This invention relates to klystron vacuum tubes and in particular to so called external cavity klystron vacuum tubes.
Part of a typical external cavity klystron vacuum tube arrangement as at present known is illustrated in FIG. 1.
Referring to FIG. 1 the tube comprises a vacuum wall section 1 in the form of a dielectric cylinder transparent to electro-magnetic radiation. This forms a window through which power is effectively transmitted. The cylindrical section 1 has, at either end, cylindrical copper annuli 2,3 which are shaped to receive the ends of the cylindrical wall member 1 and provide, by portions of increased diameter, contact for spring fingers 4 attached to the inner rims of a box member 5 surrounding the cylindrical wall 1 and forming the external cavity. In order to adjust the resonant frequency of the external cavity, a pair of moveable tuning plungers (extending at right angles to the plane of the paper and not shown) is provided, one on each side of the cylindrical wall member 1. To the left (as shown) of the cylindrical wall member 1 is a coupling loop 7, adjustable by rotation, by which output power is coupled to an external transmission line and aerial (not shown).

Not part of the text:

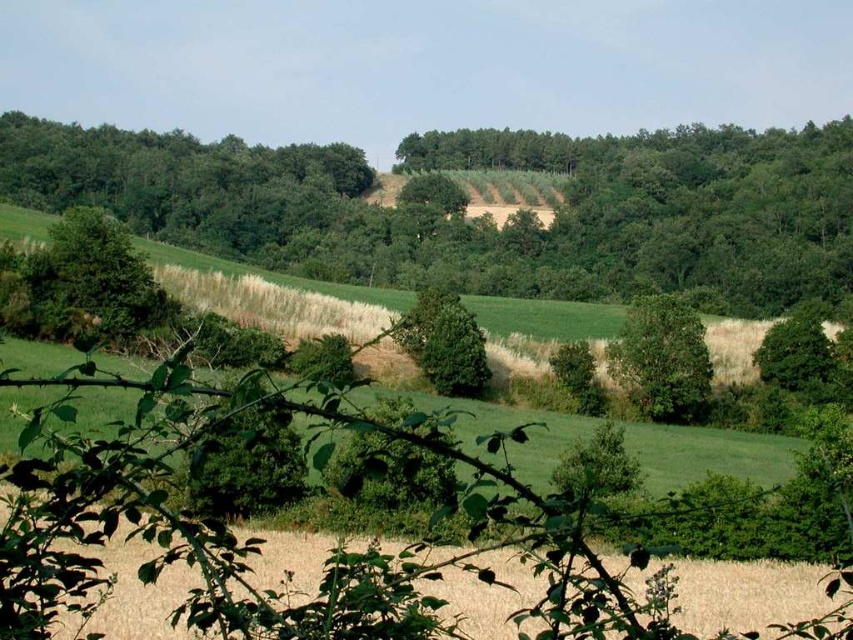 You are an artist sketching this rural landscape. You want to emphasize the scale difference between the green leafy tree at upper center and the green leafy tree at left. Which tree should you draw wider in your sketch?

You should draw the green leafy tree at upper center wider because its width is larger than the green leafy tree at left. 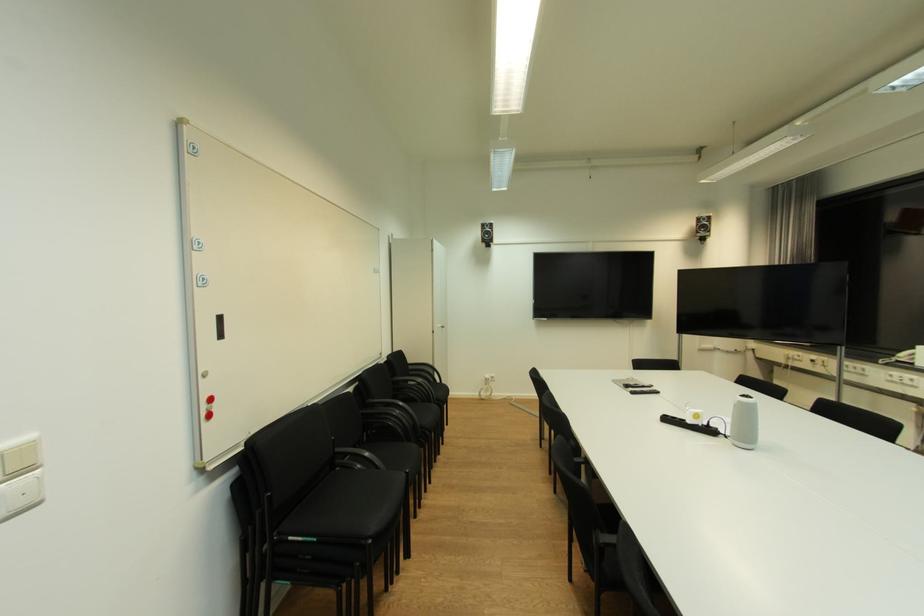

Particular attention should be given to the method of forming the vacuum seal between the cylindrical wall member 1 and the copper annuli 2,3. Since the cylindrical wall member 1 is normally of a high purity alumina or beryllia ceramic consistent with its function as a window, there will be observed a differential expansion between the cylindrical member 1 and the copper annuli 2,3. The coefficient of expansion of the material of the cylindrical wall member 1 is very much less than that of copper.
In order to accommodate for this differential expansion the joint between the cylindrical wall member 1 and each of the copper annuli 2,3 is normally as shown in more detail in FIG. 2.
Referring to FIG. 2 it will be seen that the cylindrical wall member 1 is located within a recess 8 in the copper annulus 3 (with a similar arrangement at the other end of the member 1). Use is made of an inner cylindrical flare 9 and an outer cylindrical flare 10. Inner flare 9 is brazed at one end 11 between the end of the ceramic wall member 1 and a ceramic balance ring member 12. The outer flare member 10 is brazed to the outermost wall of the recess 8 in the copper annulus 3. Finally the vacuum seal is completed by welding inner flare member 9 to outer flare member 10.
The whole construction forms a vacuum joint with the balance ring 12 pressing against the copper disc 3 and taking up the axial thrust due to the external pressure when the tube is under vacuum. In addition the balance ring 12 forms a sliding abutment with the base of the recess 8 accommodating for differential expansion between the cylindrical wall member 1 and the copper disc 3.
It has been found that a klystron constructed as described with reference to FIGS. 1 and 2 suffers from a serious defect. The output cavity 5 operates at the highest power level and the peak radio frequency voltage across the cavity is approximately the same as the operating voltage of the klystron, typically between 20 and 26 kV for a high power television klystron. It has been found that arcing sometimes occurs in the cavity which not only can cause puncturing of the seal provided by the flares 9 and 10 but also, of course, interruption of operation if, as is commonly the case, an arc detector is introduced which removes the r.f drive from the klystron upon the detection of an arc.
The present invention seeks to provide an improved construction in which the aforementioned problem is mitigated.